Recientemente, se han reportado la destrucción de la mayor colonia de cernícalo primilla en Palencia, un hecho que ha encendido los ánimos de organizaciones conservacionistas. La intervención en la cubierta de un edificio, en plena época de reproducción, ha impedido el acceso a los nidos y podría resultar en la pérdida de numerosas puestas.
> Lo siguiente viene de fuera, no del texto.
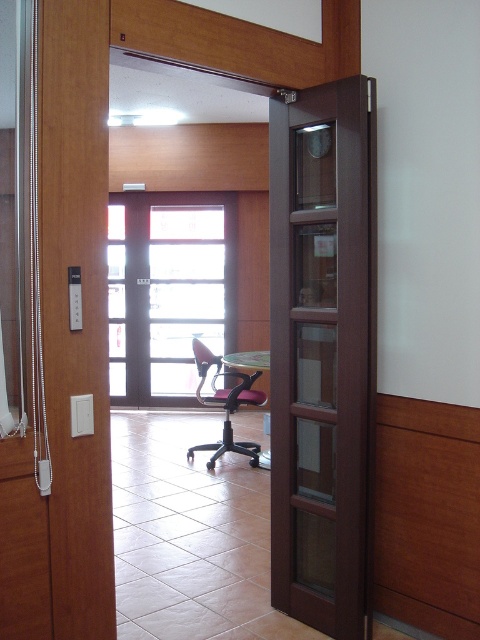 Question: Which point is closer to the camera taking this photo?

Choices:
 (A) (355, 92)
 (B) (156, 216)

Answer: (A)

Question: Among these points, which one is nearest to the camera?

Choices:
 (A) (226, 250)
 (B) (316, 108)
 (C) (207, 349)

Answer: (B)

Question: Does dark wood screen door at right have a lesser width compared to clear glass door at center?

Choices:
 (A) yes
 (B) no

Answer: (A)

Question: Does dark wood screen door at right appear on the right side of clear glass door at center?

Choices:
 (A) yes
 (B) no

Answer: (A)

Question: Which point is farther to the camera?

Choices:
 (A) (218, 356)
 (B) (334, 468)

Answer: (A)

Question: Can you confirm if dark wood screen door at right is positioned above pink fabric chair at center?

Choices:
 (A) yes
 (B) no

Answer: (A) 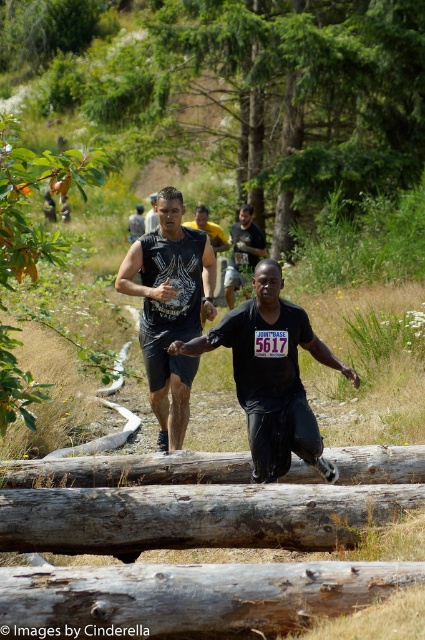 Is weathered brown log at center below matte black tank top at center?

Indeed, weathered brown log at center is positioned under matte black tank top at center.

Between point (141, 593) and point (187, 225), which one is positioned in front?

Positioned in front is point (141, 593).

Is point (121, 595) positioned after point (195, 218)?

No, (121, 595) is closer to viewer.

Image resolution: width=425 pixels, height=640 pixels. What are the coordinates of `weathered brown log at center` in the screenshot? It's located at (189, 596).

Does weathered brown log at center appear over black matte tank top at center?

No.

Between point (13, 586) and point (195, 241), which one is positioned in front?

Point (13, 586) is in front.

The image size is (425, 640). What are the coordinates of `weathered brown log at center` in the screenshot? It's located at (189, 596).

Does black matte shirt at center have a lesser width compared to matte black tank top at center?

Yes.

Can you confirm if black matte shirt at center is wider than matte black tank top at center?

No.

Is point (248, 353) less distant than point (210, 230)?

That is True.

The height and width of the screenshot is (640, 425). What are the coordinates of `black matte shirt at center` in the screenshot? It's located at (272, 374). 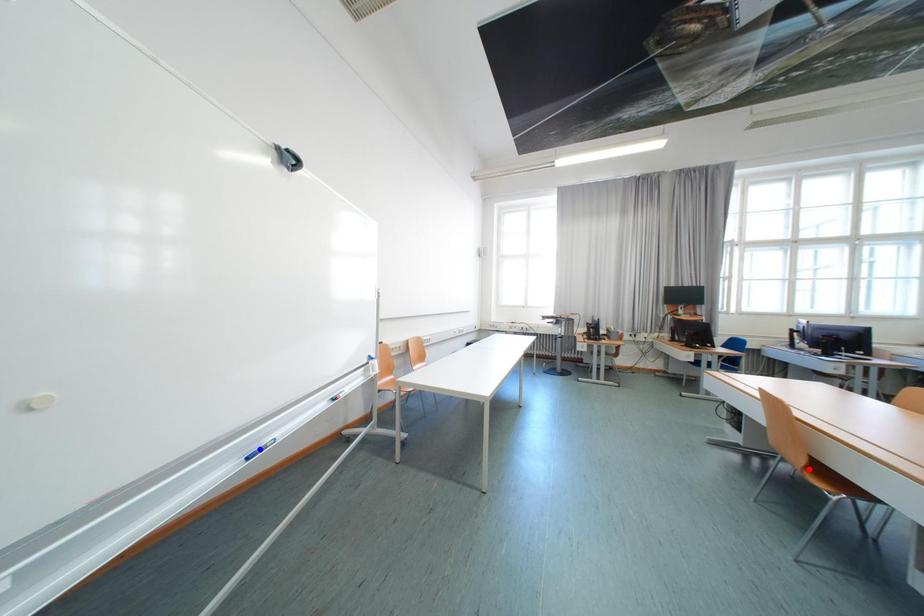 Question: In the image, two points are highlighted. Which point is nearer to the camera? Reply with the corresponding letter.

Choices:
 (A) blue point
 (B) red point

Answer: (A) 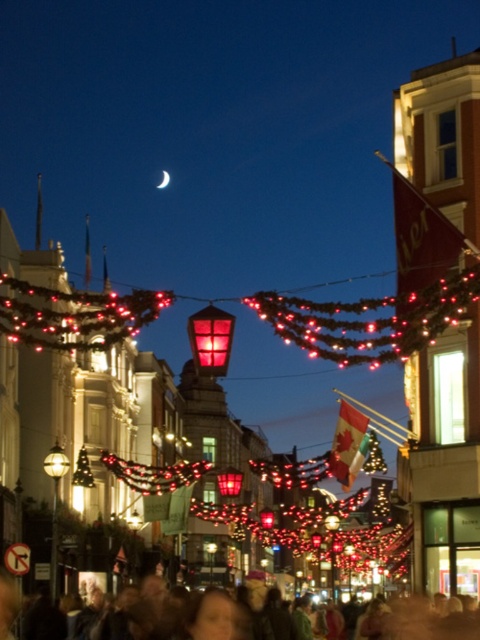 Question: Which point is farther to the camera?

Choices:
 (A) (217, 365)
 (B) (163, 182)
 (C) (243, 632)
 (D) (12, 300)

Answer: (B)

Question: Among these points, which one is nearest to the camera?

Choices:
 (A) (417, 344)
 (B) (219, 317)
 (C) (230, 625)
 (D) (168, 173)

Answer: (A)

Question: Which object is positioned farthest from the matte black crowd at center?

Choices:
 (A) silver metallic crescent moon at upper center
 (B) matte glass lantern at center

Answer: (A)

Question: Does matte glass lantern at center have a greater width compared to matte black crowd at center?

Choices:
 (A) no
 (B) yes

Answer: (B)

Question: Is matte red lantern at center above silver metallic crescent moon at upper center?

Choices:
 (A) yes
 (B) no

Answer: (B)

Question: Can you confirm if matte black crowd at center is positioned to the left of silver metallic crescent moon at upper center?

Choices:
 (A) yes
 (B) no

Answer: (B) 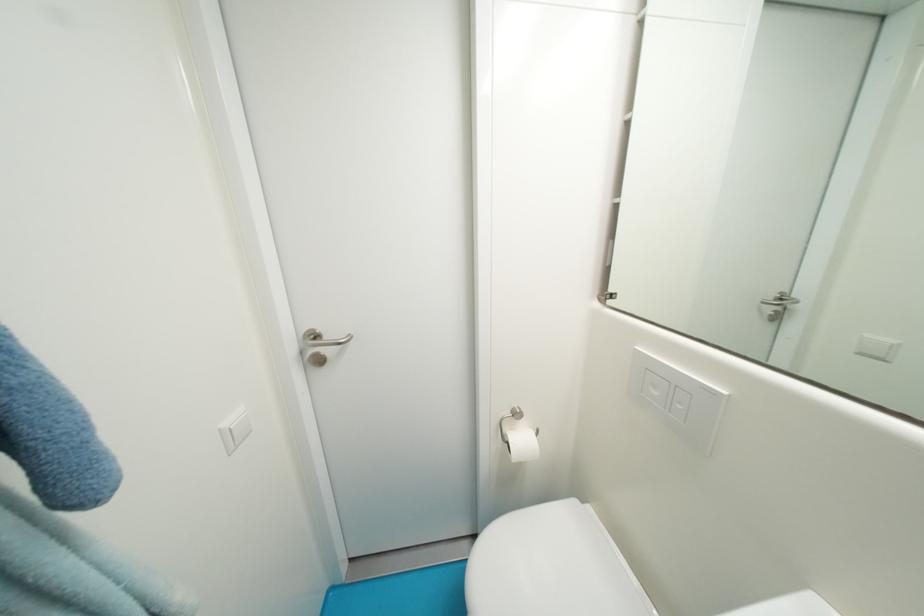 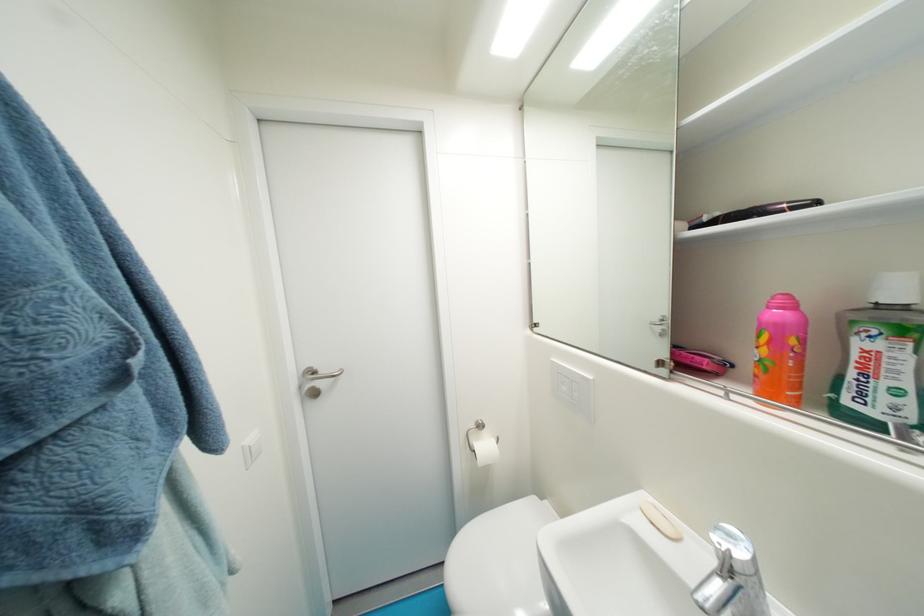 Where in the second image is the point corresponding to (529,442) from the first image?

(492, 448) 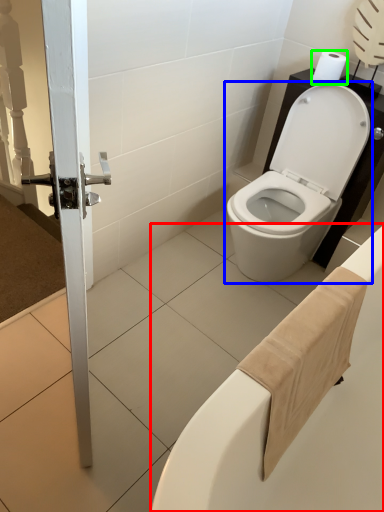 Question: Considering the real-world distances, which object is closest to bath (highlighted by a red box)? toilet (highlighted by a blue box) or toilet paper (highlighted by a green box).

Choices:
 (A) toilet
 (B) toilet paper

Answer: (A) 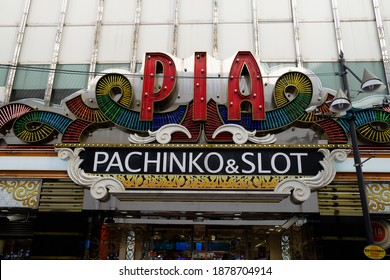 You are a GUI agent. You are given a task and a screenshot of the screen. Output one action in this format:
    pyautogui.click(x=<x>, y=<y>)
    Task: Click on the white wall
    The image size is (390, 280).
    Given the screenshot: What is the action you would take?
    pyautogui.click(x=194, y=20) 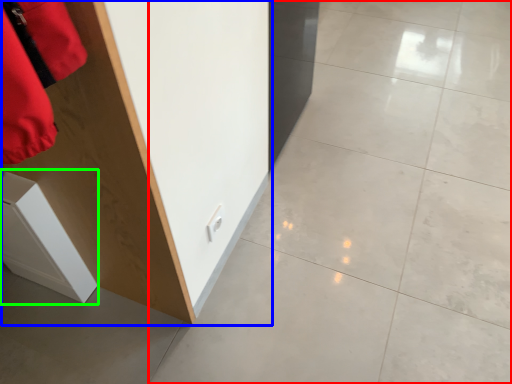 Question: Based on their relative distances, which object is farther from concrete (highlighted by a red box)? Choose from furniture (highlighted by a blue box) and cabinetry (highlighted by a green box).

Choices:
 (A) furniture
 (B) cabinetry

Answer: (B) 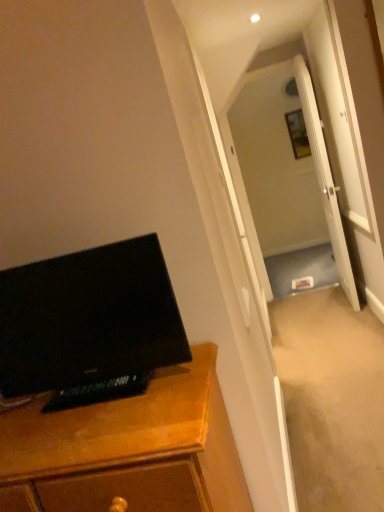 This screenshot has height=512, width=384. I want to click on space that is in front of black glossy monitor at left, so click(x=89, y=428). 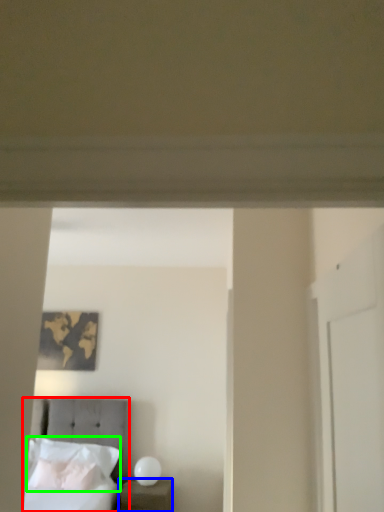 Question: Which object is the farthest from bed (highlighted by a red box)? Choose among these: nightstand (highlighted by a blue box) or pillow (highlighted by a green box).

Choices:
 (A) nightstand
 (B) pillow

Answer: (A) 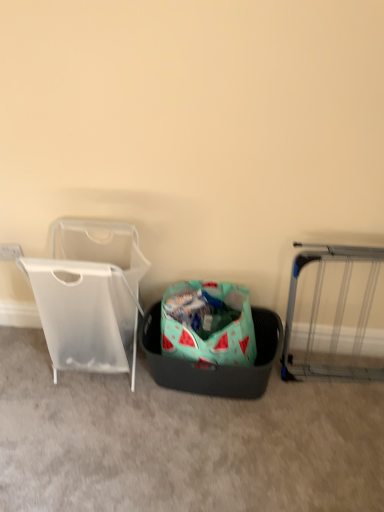 Question: From a real-world perspective, relative to transparent plastic laundry basket at left, is teal fabric laundry basket at center vertically above or below?

Choices:
 (A) above
 (B) below

Answer: (B)

Question: Considering the positions of point (254, 318) and point (79, 291), is point (254, 318) closer or farther from the camera than point (79, 291)?

Choices:
 (A) closer
 (B) farther

Answer: (B)

Question: Estimate the real-world distances between objects in this image. Which object is farther from the silver metallic gate at right?

Choices:
 (A) transparent plastic laundry basket at left
 (B) teal fabric laundry basket at center

Answer: (A)

Question: Estimate the real-world distances between objects in this image. Which object is closer to the silver metallic gate at right?

Choices:
 (A) transparent plastic laundry basket at left
 (B) teal fabric laundry basket at center

Answer: (B) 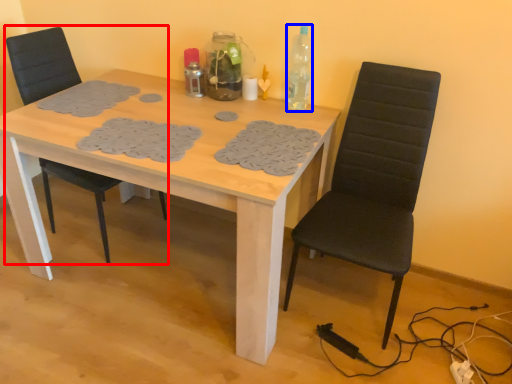 Question: Which of the following is the closest to the observer, chair (highlighted by a red box) or bottle (highlighted by a blue box)?

Choices:
 (A) chair
 (B) bottle

Answer: (A) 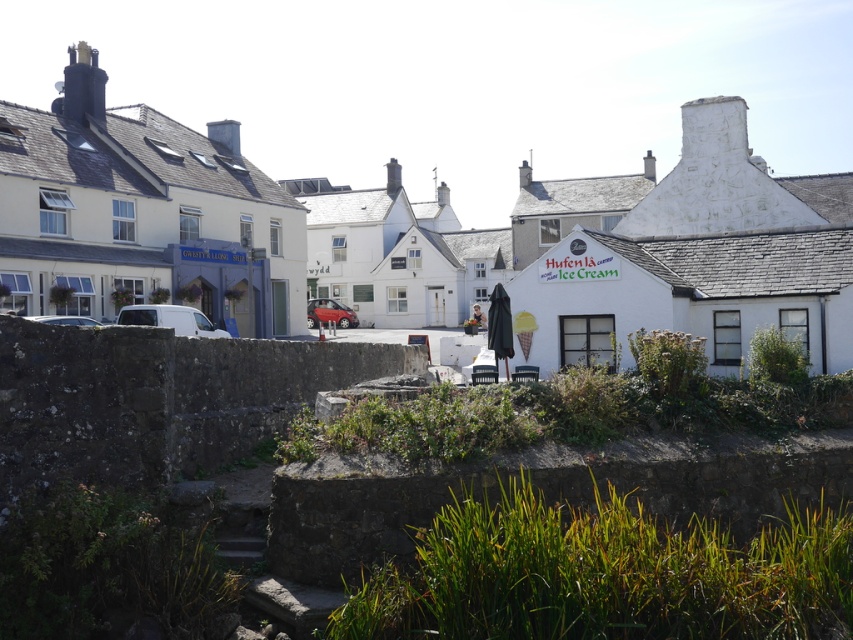 Which is below, white matte ice cream shop at center or white matte van at center?

white matte van at center is below.

Between white matte ice cream shop at center and white matte van at center, which one has less height?

Standing shorter between the two is white matte van at center.

The width and height of the screenshot is (853, 640). Find the location of `white matte ice cream shop at center`. white matte ice cream shop at center is located at coordinates (426, 236).

Is point (221, 336) farther from viewer compared to point (308, 300)?

No, it is not.

Does white matte van at left have a greater width compared to shiny red car at center?

No.

Who is more distant from viewer, (x=149, y=307) or (x=355, y=323)?

Positioned behind is point (x=355, y=323).

Where is `white matte van at left`? white matte van at left is located at coordinates (170, 320).

Is shiny red car at center to the left of white matte van at center from the viewer's perspective?

No, shiny red car at center is not to the left of white matte van at center.

Image resolution: width=853 pixels, height=640 pixels. What do you see at coordinates (329, 314) in the screenshot?
I see `shiny red car at center` at bounding box center [329, 314].

Identify the location of shiny red car at center. (329, 314).

Locate an element on the screen. This screenshot has width=853, height=640. shiny red car at center is located at coordinates (329, 314).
El cernícalo primilla es una especie vulnerable y su protección está garantizada por leyes nacionales y europeas, que prohíben la destrucción de nidos durante el periodo de cría.
Los trabajos de mantenimiento en una iglesia han resultado en la eliminación física de nidos y en una severa alteración del ciclo reproductivo de varias especies, incluidos cernícalos primilla, cigüeñas blancas y grajillas. Tal perturbación podría traducirse en un notable descenso en el éxito reproductor de estas aves. Ante esta situación, se han iniciado investigaciones por parte del SEPRONA y el Servicio de Medio Ambiente, y organizaciones conservacionistas se están preparando para presentar una denuncia formal, dado que se considera que estos actos podrían constituir un delito contra la fauna.
Esta situación pone de relieve la fragilidad de las aves urbanas frente a obras mal planificadas, subrayando la necesidad de una mejor coordinación entre las labores de mantenimiento y la protección de la biodiversidad, especialmente en épocas críticas para la reproducción de especies protegidas.